**Exercise details:**
A verbatim transcription of every record below is required.
___ Entries supplied
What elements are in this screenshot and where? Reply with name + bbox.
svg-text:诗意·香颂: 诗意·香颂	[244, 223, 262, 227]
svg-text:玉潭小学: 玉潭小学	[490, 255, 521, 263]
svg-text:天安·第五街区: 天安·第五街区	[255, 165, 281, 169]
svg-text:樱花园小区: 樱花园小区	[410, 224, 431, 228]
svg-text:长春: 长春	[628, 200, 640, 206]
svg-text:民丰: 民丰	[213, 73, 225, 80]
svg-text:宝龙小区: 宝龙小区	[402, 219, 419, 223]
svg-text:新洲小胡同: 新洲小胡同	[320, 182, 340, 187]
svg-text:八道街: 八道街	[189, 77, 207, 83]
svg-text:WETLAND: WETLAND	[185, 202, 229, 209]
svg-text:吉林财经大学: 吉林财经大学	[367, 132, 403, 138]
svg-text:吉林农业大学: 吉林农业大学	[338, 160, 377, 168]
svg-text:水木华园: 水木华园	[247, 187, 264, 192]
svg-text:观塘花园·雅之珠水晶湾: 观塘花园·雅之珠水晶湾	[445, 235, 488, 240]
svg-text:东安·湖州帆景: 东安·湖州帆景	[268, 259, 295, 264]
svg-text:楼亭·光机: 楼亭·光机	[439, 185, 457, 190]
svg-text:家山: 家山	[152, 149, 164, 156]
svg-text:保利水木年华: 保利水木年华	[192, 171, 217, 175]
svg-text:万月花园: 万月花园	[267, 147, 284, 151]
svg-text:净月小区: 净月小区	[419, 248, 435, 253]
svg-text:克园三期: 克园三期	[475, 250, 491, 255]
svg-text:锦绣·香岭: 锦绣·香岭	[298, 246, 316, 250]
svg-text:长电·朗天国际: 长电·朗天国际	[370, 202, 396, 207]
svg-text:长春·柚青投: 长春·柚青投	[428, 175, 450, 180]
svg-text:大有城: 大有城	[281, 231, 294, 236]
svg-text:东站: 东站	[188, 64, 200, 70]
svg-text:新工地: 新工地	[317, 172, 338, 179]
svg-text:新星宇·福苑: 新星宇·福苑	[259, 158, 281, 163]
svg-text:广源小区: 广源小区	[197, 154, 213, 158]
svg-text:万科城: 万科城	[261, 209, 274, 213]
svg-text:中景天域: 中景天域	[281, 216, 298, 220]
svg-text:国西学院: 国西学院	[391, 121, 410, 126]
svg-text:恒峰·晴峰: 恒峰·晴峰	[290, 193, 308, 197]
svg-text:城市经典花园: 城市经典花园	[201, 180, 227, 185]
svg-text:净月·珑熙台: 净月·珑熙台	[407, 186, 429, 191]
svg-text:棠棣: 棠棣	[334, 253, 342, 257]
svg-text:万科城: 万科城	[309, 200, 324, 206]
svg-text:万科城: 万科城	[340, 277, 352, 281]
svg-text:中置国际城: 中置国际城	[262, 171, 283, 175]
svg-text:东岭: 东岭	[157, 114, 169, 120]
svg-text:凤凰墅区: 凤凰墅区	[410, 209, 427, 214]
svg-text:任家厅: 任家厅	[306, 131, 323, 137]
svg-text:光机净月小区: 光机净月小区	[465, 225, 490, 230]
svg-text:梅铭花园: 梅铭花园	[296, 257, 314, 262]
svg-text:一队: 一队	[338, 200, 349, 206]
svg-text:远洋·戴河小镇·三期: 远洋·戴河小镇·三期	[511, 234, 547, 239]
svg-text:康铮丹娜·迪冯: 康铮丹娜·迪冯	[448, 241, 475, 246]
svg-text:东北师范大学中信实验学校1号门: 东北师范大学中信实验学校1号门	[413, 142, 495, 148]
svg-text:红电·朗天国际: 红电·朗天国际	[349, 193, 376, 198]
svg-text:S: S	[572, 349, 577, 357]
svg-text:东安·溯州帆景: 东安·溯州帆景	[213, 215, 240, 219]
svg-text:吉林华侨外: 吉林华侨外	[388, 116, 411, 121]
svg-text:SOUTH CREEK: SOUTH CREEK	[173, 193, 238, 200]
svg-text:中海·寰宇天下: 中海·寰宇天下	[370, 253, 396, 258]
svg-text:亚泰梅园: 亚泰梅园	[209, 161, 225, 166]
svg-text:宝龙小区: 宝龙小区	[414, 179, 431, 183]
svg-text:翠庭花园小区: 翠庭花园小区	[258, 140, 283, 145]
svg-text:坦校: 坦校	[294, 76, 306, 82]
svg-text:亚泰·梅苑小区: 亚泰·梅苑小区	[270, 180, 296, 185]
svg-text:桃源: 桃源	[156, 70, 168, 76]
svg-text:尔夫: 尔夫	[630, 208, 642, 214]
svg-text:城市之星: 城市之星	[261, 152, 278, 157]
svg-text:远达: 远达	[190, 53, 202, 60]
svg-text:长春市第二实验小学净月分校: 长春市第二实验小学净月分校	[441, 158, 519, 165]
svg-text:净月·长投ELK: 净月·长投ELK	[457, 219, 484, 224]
______
**Solution to the problem:**
What elements are in this screenshot and where? Reply with name + bbox.
svg-text:诗意·香颂: 诗意·香颂	[244, 223, 262, 227]
svg-text:玉潭小学: 玉潭小学	[490, 255, 521, 263]
svg-text:天安·第五街区: 天安·第五街区	[255, 165, 281, 169]
svg-text:樱花园小区: 樱花园小区	[410, 224, 431, 228]
svg-text:长春: 长春	[628, 200, 640, 206]
svg-text:民丰: 民丰	[213, 73, 225, 80]
svg-text:宝龙小区: 宝龙小区	[402, 219, 419, 223]
svg-text:新洲小胡同: 新洲小胡同	[320, 182, 340, 187]
svg-text:八道街: 八道街	[189, 77, 207, 83]
svg-text:WETLAND: WETLAND	[185, 202, 229, 209]
svg-text:吉林财经大学: 吉林财经大学	[367, 132, 403, 138]
svg-text:吉林农业大学: 吉林农业大学	[338, 160, 377, 168]
svg-text:水木华园: 水木华园	[247, 187, 264, 192]
svg-text:观塘花园·雅之珠水晶湾: 观塘花园·雅之珠水晶湾	[445, 235, 488, 240]
svg-text:东安·湖州帆景: 东安·湖州帆景	[268, 259, 295, 264]
svg-text:楼亭·光机: 楼亭·光机	[439, 185, 457, 190]
svg-text:家山: 家山	[152, 149, 164, 156]
svg-text:保利水木年华: 保利水木年华	[192, 171, 217, 175]
svg-text:万月花园: 万月花园	[267, 147, 284, 151]
svg-text:净月小区: 净月小区	[419, 248, 435, 253]
svg-text:克园三期: 克园三期	[475, 250, 491, 255]
svg-text:锦绣·香岭: 锦绣·香岭	[298, 246, 316, 250]
svg-text:长电·朗天国际: 长电·朗天国际	[370, 202, 396, 207]
svg-text:长春·柚青投: 长春·柚青投	[428, 175, 450, 180]
svg-text:大有城: 大有城	[281, 231, 294, 236]
svg-text:东站: 东站	[188, 64, 200, 70]
svg-text:新工地: 新工地	[317, 172, 338, 179]
svg-text:新星宇·福苑: 新星宇·福苑	[259, 158, 281, 163]
svg-text:广源小区: 广源小区	[197, 154, 213, 158]
svg-text:万科城: 万科城	[261, 209, 274, 213]
svg-text:中景天域: 中景天域	[281, 216, 298, 220]
svg-text:国西学院: 国西学院	[391, 121, 410, 126]
svg-text:恒峰·晴峰: 恒峰·晴峰	[290, 193, 308, 197]
svg-text:城市经典花园: 城市经典花园	[201, 180, 227, 185]
svg-text:净月·珑熙台: 净月·珑熙台	[407, 186, 429, 191]
svg-text:棠棣: 棠棣	[334, 253, 342, 257]
svg-text:万科城: 万科城	[309, 200, 324, 206]
svg-text:万科城: 万科城	[340, 277, 352, 281]
svg-text:中置国际城: 中置国际城	[262, 171, 283, 175]
svg-text:东岭: 东岭	[157, 114, 169, 120]
svg-text:凤凰墅区: 凤凰墅区	[410, 209, 427, 214]
svg-text:任家厅: 任家厅	[306, 131, 323, 137]
svg-text:光机净月小区: 光机净月小区	[465, 225, 490, 230]
svg-text:梅铭花园: 梅铭花园	[296, 257, 314, 262]
svg-text:一队: 一队	[338, 200, 349, 206]
svg-text:远洋·戴河小镇·三期: 远洋·戴河小镇·三期	[511, 234, 547, 239]
svg-text:康铮丹娜·迪冯: 康铮丹娜·迪冯	[448, 241, 475, 246]
svg-text:东北师范大学中信实验学校1号门: 东北师范大学中信实验学校1号门	[413, 142, 495, 148]
svg-text:红电·朗天国际: 红电·朗天国际	[349, 193, 376, 198]
svg-text:S: S	[572, 349, 577, 357]
svg-text:东安·溯州帆景: 东安·溯州帆景	[213, 215, 240, 219]
svg-text:吉林华侨外: 吉林华侨外	[388, 116, 411, 121]
svg-text:SOUTH CREEK: SOUTH CREEK	[173, 193, 238, 200]
svg-text:中海·寰宇天下: 中海·寰宇天下	[370, 253, 396, 258]
svg-text:亚泰梅园: 亚泰梅园	[209, 161, 225, 166]
svg-text:宝龙小区: 宝龙小区	[414, 179, 431, 183]
svg-text:翠庭花园小区: 翠庭花园小区	[258, 140, 283, 145]
svg-text:坦校: 坦校	[294, 76, 306, 82]
svg-text:亚泰·梅苑小区: 亚泰·梅苑小区	[270, 180, 296, 185]
svg-text:桃源: 桃源	[156, 70, 168, 76]
svg-text:尔夫: 尔夫	[630, 208, 642, 214]
svg-text:城市之星: 城市之星	[261, 152, 278, 157]
svg-text:远达: 远达	[190, 53, 202, 60]
svg-text:长春市第二实验小学净月分校: 长春市第二实验小学净月分校	[441, 158, 519, 165]
svg-text:净月·长投ELK: 净月·长投ELK	[457, 219, 484, 224]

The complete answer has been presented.